Among those who filed lawsuits are the family of an education assistant at Tumbler Ridge Secondary School who was fatally shot in front of her students — including her daughter — and the family of a 13-year-old killed outside the school library. "His family, friends, teammates, and fellow community members have lost someone with a larger-than-life smile and a loud and proud laugh," the lawsuit says.

OpenAI said in a statement to CBS News that the company has strengthened its safeguards to improve how ChatGPT responds to signs of distress by connecting people with local support and mental health resources.

"The events in Tumbler Ridge are a tragedy," OpenAI said. "We have a zero-tolerance policy for using our tools to assist in committing violence."

OpenAI also said it is strengthening how it assesses and escalates the response to potential threats of violence and is improving the detection of repeat policy violators.

The lawsuits cite other incidents last year where ChatGPT was allegedly used to prepare for real-world violence. In January 2025, the suit alleges, the chatbot was used for advice on how to use explosives by a man who detonated a Tesla Cybertruck in front of the Trump International Hotel in Las Vegas. Four months later, the chatbot was queried about stabbing tactics by a Finnish teenager who carried out a stabbing attack at his school, according to the lawsuits. 

While chatbots often take on an affirming tone with users, several of the lawsuits point to a controversial model called GPT‑4o that was known for being especially sycophantic.
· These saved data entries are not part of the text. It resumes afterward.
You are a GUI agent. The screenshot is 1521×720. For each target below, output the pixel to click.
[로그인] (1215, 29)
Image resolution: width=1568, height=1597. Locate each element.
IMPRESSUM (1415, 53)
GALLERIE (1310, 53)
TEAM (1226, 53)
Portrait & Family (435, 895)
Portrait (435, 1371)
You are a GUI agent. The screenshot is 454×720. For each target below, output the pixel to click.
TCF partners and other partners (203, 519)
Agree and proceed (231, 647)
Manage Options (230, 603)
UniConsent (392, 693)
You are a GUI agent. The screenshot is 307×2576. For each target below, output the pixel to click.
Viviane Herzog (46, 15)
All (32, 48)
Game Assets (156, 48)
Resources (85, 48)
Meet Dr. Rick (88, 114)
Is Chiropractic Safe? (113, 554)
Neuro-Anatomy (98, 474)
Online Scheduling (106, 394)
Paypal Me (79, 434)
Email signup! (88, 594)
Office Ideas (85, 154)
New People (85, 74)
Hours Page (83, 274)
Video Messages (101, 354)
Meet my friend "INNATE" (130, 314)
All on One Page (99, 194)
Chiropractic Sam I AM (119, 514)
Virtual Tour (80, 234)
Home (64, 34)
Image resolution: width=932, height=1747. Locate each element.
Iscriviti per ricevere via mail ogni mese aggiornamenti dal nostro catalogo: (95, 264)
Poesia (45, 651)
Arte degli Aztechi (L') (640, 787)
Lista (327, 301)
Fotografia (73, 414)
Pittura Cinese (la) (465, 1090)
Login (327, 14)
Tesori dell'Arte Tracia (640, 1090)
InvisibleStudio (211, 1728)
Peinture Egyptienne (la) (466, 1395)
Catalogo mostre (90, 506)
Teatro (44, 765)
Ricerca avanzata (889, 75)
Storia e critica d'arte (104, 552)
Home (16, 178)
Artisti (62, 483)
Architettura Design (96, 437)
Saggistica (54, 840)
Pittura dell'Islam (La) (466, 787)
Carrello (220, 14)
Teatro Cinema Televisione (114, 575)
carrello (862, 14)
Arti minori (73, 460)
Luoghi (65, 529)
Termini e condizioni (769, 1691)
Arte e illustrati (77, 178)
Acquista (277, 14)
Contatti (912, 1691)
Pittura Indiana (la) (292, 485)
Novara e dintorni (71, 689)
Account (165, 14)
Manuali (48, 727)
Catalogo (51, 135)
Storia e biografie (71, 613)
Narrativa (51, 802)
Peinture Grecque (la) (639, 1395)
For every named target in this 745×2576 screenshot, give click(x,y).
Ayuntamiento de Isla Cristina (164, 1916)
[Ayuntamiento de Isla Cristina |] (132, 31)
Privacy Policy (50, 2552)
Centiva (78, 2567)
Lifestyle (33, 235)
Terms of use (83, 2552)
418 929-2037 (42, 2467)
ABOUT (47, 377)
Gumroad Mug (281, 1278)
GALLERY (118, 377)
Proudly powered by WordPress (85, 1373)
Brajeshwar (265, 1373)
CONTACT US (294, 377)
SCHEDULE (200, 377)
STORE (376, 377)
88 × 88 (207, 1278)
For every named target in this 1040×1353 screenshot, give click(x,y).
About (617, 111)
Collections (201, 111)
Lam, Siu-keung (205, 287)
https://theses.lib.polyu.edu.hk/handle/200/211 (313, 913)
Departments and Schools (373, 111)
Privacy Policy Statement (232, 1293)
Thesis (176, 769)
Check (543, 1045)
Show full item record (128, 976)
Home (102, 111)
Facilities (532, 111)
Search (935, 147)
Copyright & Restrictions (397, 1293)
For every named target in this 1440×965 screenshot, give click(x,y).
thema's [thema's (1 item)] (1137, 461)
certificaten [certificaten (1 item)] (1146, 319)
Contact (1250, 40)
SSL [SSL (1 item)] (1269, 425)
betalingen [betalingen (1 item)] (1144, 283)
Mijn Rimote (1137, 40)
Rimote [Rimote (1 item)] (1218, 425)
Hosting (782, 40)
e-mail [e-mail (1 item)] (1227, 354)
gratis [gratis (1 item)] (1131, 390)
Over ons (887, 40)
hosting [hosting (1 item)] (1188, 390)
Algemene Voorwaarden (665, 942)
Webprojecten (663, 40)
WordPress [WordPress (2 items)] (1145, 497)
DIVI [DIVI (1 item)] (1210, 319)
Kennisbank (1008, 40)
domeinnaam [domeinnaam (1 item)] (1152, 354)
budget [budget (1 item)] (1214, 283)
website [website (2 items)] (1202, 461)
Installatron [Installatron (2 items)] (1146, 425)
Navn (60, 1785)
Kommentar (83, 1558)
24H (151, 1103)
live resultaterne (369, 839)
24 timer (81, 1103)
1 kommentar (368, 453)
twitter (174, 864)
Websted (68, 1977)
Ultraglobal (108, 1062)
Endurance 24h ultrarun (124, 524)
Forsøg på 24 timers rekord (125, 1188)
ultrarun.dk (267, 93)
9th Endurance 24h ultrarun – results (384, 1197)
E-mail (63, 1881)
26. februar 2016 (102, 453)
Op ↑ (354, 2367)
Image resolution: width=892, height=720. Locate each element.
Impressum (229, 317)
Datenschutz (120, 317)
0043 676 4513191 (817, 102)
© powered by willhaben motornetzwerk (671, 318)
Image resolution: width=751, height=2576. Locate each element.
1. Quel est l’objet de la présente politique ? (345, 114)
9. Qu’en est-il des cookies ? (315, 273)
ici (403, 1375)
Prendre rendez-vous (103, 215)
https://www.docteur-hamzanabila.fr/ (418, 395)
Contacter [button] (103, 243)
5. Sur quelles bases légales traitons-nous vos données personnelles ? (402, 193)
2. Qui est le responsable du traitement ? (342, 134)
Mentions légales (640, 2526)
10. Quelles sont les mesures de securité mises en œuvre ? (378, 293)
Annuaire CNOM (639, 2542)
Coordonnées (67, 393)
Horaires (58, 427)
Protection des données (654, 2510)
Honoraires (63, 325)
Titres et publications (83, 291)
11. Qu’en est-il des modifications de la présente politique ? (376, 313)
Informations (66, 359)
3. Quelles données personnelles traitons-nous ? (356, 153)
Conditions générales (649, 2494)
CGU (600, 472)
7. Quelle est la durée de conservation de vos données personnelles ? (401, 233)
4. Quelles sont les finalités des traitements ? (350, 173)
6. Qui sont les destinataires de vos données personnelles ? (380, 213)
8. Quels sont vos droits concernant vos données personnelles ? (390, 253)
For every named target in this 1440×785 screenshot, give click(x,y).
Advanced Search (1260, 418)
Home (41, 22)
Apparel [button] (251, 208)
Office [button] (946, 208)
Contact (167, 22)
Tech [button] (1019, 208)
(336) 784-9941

The model was rolled out in May 2024 and retired on Feb. 13 of this year.

The lawsuits allege GPT-4o used its memory feature to build a comprehensive profile of Van Rootselaar over months of interaction, tracking their grievances and expressing empathy in a way that mimicked a human relationship without pushing back like an actual human might. OpenAI's design played a substantial role in the shooter's "access to a product that validated and elaborated violent ideation," one suit claims.

"For an eighteen-year-old growing increasingly isolated and fixated on violence, ChatGPT morphed into an encouraging coconspirator," the lawsuit alleges.

The lawsuits come as OpenAI faces growing scrutiny over its chatbot's connection to several high-profile crimes.

Florida Attorney General James Uthmeier launched a criminal investigation into OpenAI earlier this month after a review of messages between ChatGPT and a Florida State University student accused of fatally shooting two people and wounding several others on campus last April. 

Uthmeier later said he would be expanding the investigation to include the killings of two University of South Florida graduate students, after prosecutors said the suspect in that case asked ChatGPT questions about disposing of a human body and owning an unlicensed firearm in the days before the crime. 

Uthmeier has issued subpoenas to OpenAI requesting records of company policies and training materials for when users make threats to harm themselves or others and for cooperating with law enforcement and reporting possible crimes.

In statements to CBS News, OpenAI called the crimes in Florida "terrible" and said it will continue to support and cooperate with law enforcement.